# xcountry schooling??



## michelleeventer19 (Apr 3, 2010)

Well if it was a one chance oportunity id do it. Can you ask if you can do it another time? if not then i would probably do it just for the experience, but still leave some time for my dad. As an eventer i would try to get as much cross country schooling as i can


----------



## livelovedobbin (Feb 10, 2010)

We may be able to go another time, we generally go to diffrent places instead of jst one place. This farm is wide open but aloso has woods and nice banks and it's so tempting to go. I will have to ask if we can make a trip up in the future.


----------



## eventerdrew (Mar 13, 2009)

Do it.

I went out on XC with plenty of horses I had never ridden before. All you have to do is get a nice warmup and your trainer will know you haven't been on this horse before, so take it slow.

Go over some small jumps to begin with, then work your way up.

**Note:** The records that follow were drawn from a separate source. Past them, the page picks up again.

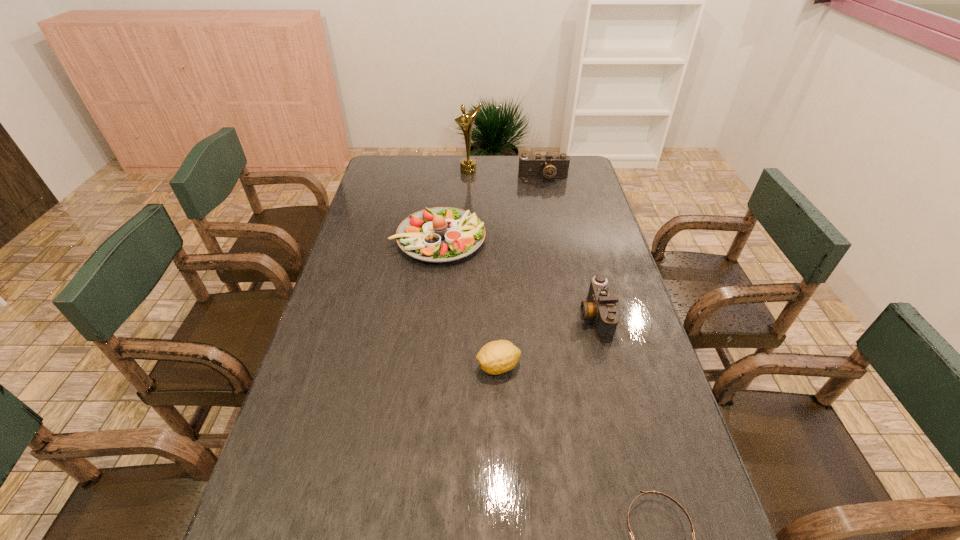 You are a GUI agent. You are given a task and a screenshot of the screen. Output one action in this format:
    pyautogui.click(x=<x>, y=<y>)
    Task: Click on the vacant space positioned on the lens of the nearer camera
    The width and height of the screenshot is (960, 540).
    Given the screenshot: What is the action you would take?
    pyautogui.click(x=448, y=316)

The height and width of the screenshot is (540, 960). I want to click on free location located 0.350m at the stem end of the fifth farthest object, so [339, 366].

What are the coordinates of `blank area located at the stem end of the fifth farthest object` in the screenshot? It's located at (414, 366).

Find the location of a particular element. The width and height of the screenshot is (960, 540). vacant space located at the stem end of the fifth farthest object is located at coordinates (390, 366).

Find the location of a particular element. award that is at the far edge is located at coordinates (467, 165).

Where is `camera positioned at the far edge`? This screenshot has width=960, height=540. camera positioned at the far edge is located at coordinates (538, 166).

Identify the location of object that is at the left edge. This screenshot has height=540, width=960. (441, 234).

Locate an element on the screen. Image resolution: width=960 pixels, height=540 pixels. object at the far right corner is located at coordinates 538,166.

The height and width of the screenshot is (540, 960). In the image, there is a desktop. What are the coordinates of `free space at the far edge` in the screenshot? It's located at point(508,165).

In the image, there is a desktop. Identify the location of vacant space at the left edge. This screenshot has width=960, height=540. (391, 215). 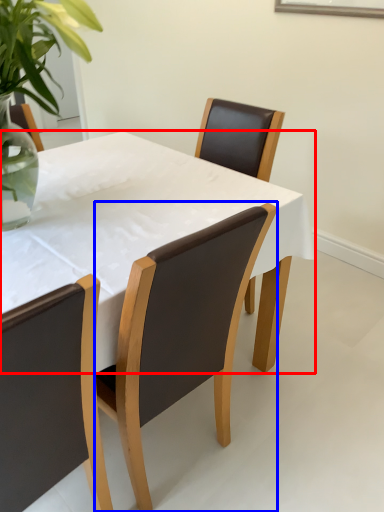 Question: Which object appears closest to the camera in this image, kitchen & dining room table (highlighted by a red box) or chair (highlighted by a blue box)?

Choices:
 (A) kitchen & dining room table
 (B) chair

Answer: (A) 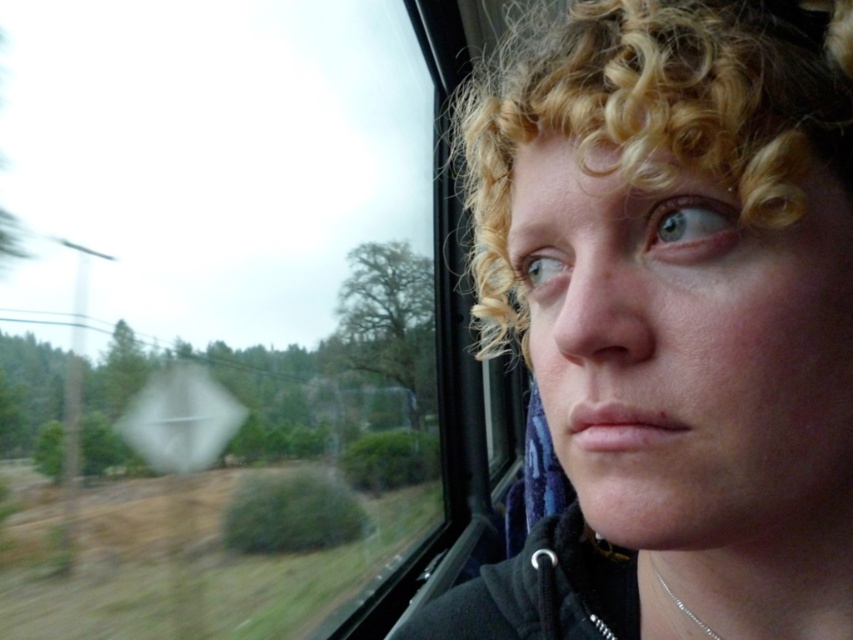 Question: Can you confirm if transparent glass train window at center is smaller than blonde curly hair at upper right?

Choices:
 (A) yes
 (B) no

Answer: (B)

Question: Does transparent glass train window at center appear on the left side of blonde curly hair at upper right?

Choices:
 (A) yes
 (B) no

Answer: (A)

Question: Which object appears farthest from the camera in this image?

Choices:
 (A) transparent glass train window at center
 (B) blonde curly hair at upper right

Answer: (A)

Question: Does transparent glass train window at center appear under blonde curly hair at upper right?

Choices:
 (A) no
 (B) yes

Answer: (B) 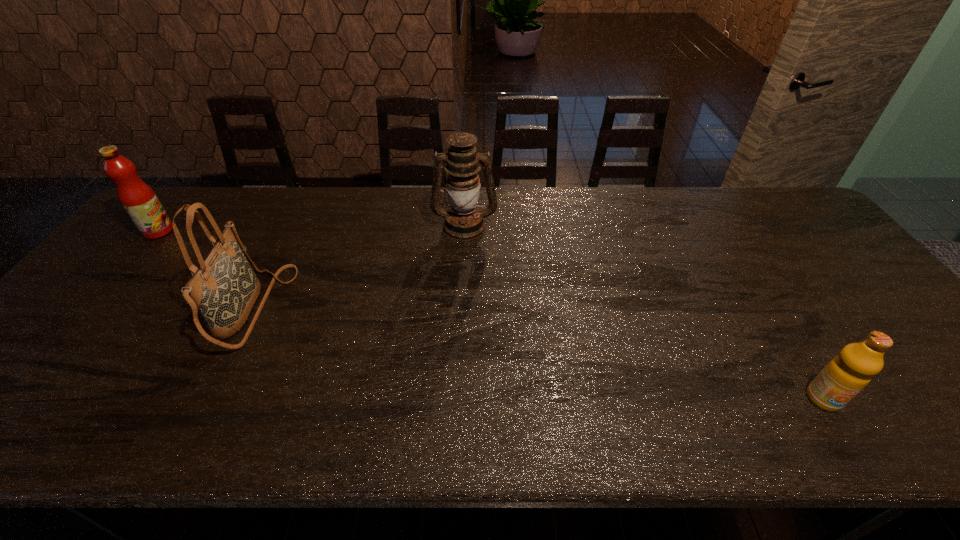 At what (x,y) coordinates should I click in order to perform the action: click on lantern positioned at the far edge. Please return your answer as a coordinate pair (x, y). The width and height of the screenshot is (960, 540). Looking at the image, I should click on (464, 221).

Where is `fruit juice situated at the far edge`? The width and height of the screenshot is (960, 540). fruit juice situated at the far edge is located at coordinates (138, 199).

Identify the location of object that is positioned at the near edge. This screenshot has width=960, height=540. (847, 374).

Where is `object that is at the left edge`? object that is at the left edge is located at coordinates (138, 199).

Image resolution: width=960 pixels, height=540 pixels. In order to click on object present at the far left corner in this screenshot , I will do `click(138, 199)`.

This screenshot has height=540, width=960. In order to click on vacant space at the far edge of the desktop in this screenshot , I will do `click(242, 225)`.

Where is `free space at the near edge of the desktop`? This screenshot has height=540, width=960. free space at the near edge of the desktop is located at coordinates (342, 426).

This screenshot has height=540, width=960. In order to click on vacant space at the right edge of the desktop in this screenshot , I will do `click(821, 279)`.

Identify the location of free location at the far right corner of the desktop. The height and width of the screenshot is (540, 960). (782, 217).

Find the location of a particular element. Image resolution: width=960 pixels, height=540 pixels. unoccupied position between the right fruit juice and the handbag is located at coordinates (538, 354). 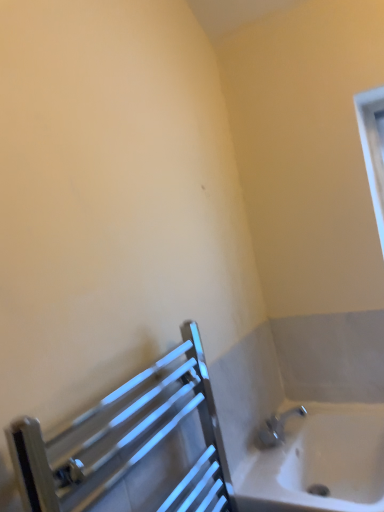 Question: Is polished chrome towel rail at lower left oriented towards white glossy bathtub at lower right?

Choices:
 (A) no
 (B) yes

Answer: (A)

Question: Would you consider polished chrome towel rail at lower left to be distant from white glossy bathtub at lower right?

Choices:
 (A) no
 (B) yes

Answer: (A)

Question: From the image's perspective, is polished chrome towel rail at lower left on white glossy bathtub at lower right?

Choices:
 (A) yes
 (B) no

Answer: (A)

Question: Does polished chrome towel rail at lower left have a lesser height compared to white glossy bathtub at lower right?

Choices:
 (A) yes
 (B) no

Answer: (B)

Question: Is polished chrome towel rail at lower left smaller than white glossy bathtub at lower right?

Choices:
 (A) yes
 (B) no

Answer: (A)

Question: Could white glossy bathtub at lower right be considered to be inside polished chrome towel rail at lower left?

Choices:
 (A) no
 (B) yes

Answer: (A)

Question: Can you confirm if white glossy bathtub at lower right is thinner than polished chrome towel rail at lower left?

Choices:
 (A) no
 (B) yes

Answer: (A)

Question: Considering the relative positions of white glossy bathtub at lower right and polished chrome towel rail at lower left in the image provided, is white glossy bathtub at lower right to the right of polished chrome towel rail at lower left from the viewer's perspective?

Choices:
 (A) yes
 (B) no

Answer: (A)

Question: Is white glossy bathtub at lower right placed right next to polished chrome towel rail at lower left?

Choices:
 (A) no
 (B) yes

Answer: (A)

Question: Considering the relative positions of white glossy bathtub at lower right and polished chrome towel rail at lower left in the image provided, is white glossy bathtub at lower right to the left of polished chrome towel rail at lower left from the viewer's perspective?

Choices:
 (A) no
 (B) yes

Answer: (A)

Question: Does white glossy bathtub at lower right have a larger size compared to polished chrome towel rail at lower left?

Choices:
 (A) yes
 (B) no

Answer: (A)

Question: From a real-world perspective, is white glossy bathtub at lower right on polished chrome towel rail at lower left?

Choices:
 (A) yes
 (B) no

Answer: (B)

Question: Considering the positions of point (289, 474) and point (79, 468), is point (289, 474) closer or farther from the camera than point (79, 468)?

Choices:
 (A) closer
 (B) farther

Answer: (B) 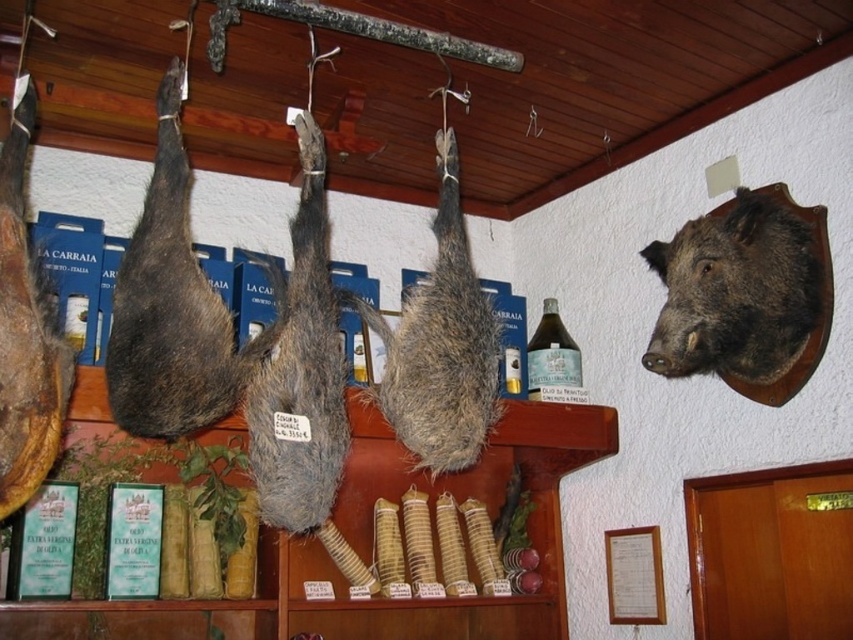 You are a delivery person with a box that is 1.5 meters long. You need to place it between the dark brown fur head at upper right and the camera. Is there enough space?

The distance between the dark brown fur head at upper right and the camera is 1.58 meters, so the box which is 1.5 meters long can fit in that space.

You are a customer in the shop and want to grab both the dark brown fur head at upper right and the brown leather ham at left. If you can only reach up to 1.2 meters, can you reach both items without any assistance?

The dark brown fur head at upper right is 1.35 meters from brown leather ham at left. Since you can only reach up to 1.2 meters, you cannot reach the dark brown fur head at upper right without assistance.

You are a customer in the shop and want to touch both the fuzzy fur pig at center and the fuzzy fur boar at center. Which one can you reach without moving your position?

The fuzzy fur pig at center is in front of the fuzzy fur boar at center, so you can reach the fuzzy fur pig at center without moving.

It's a fun learning experience!


----------



## kathryn (Jan 16, 2009)

It sounds fun, and if its during the day you can do something for your dad at night so he knows you didn't forget about him. I'd do it haha


----------



## Allison Finch (Oct 21, 2009)

Do it, if you can. Riding unfamiliar horses is great practice. Heck, you may turn into a catch rider!

Tell your dad that your birthday present to him is the opportunity to watch you do something that makes you SO HAPPY!


----------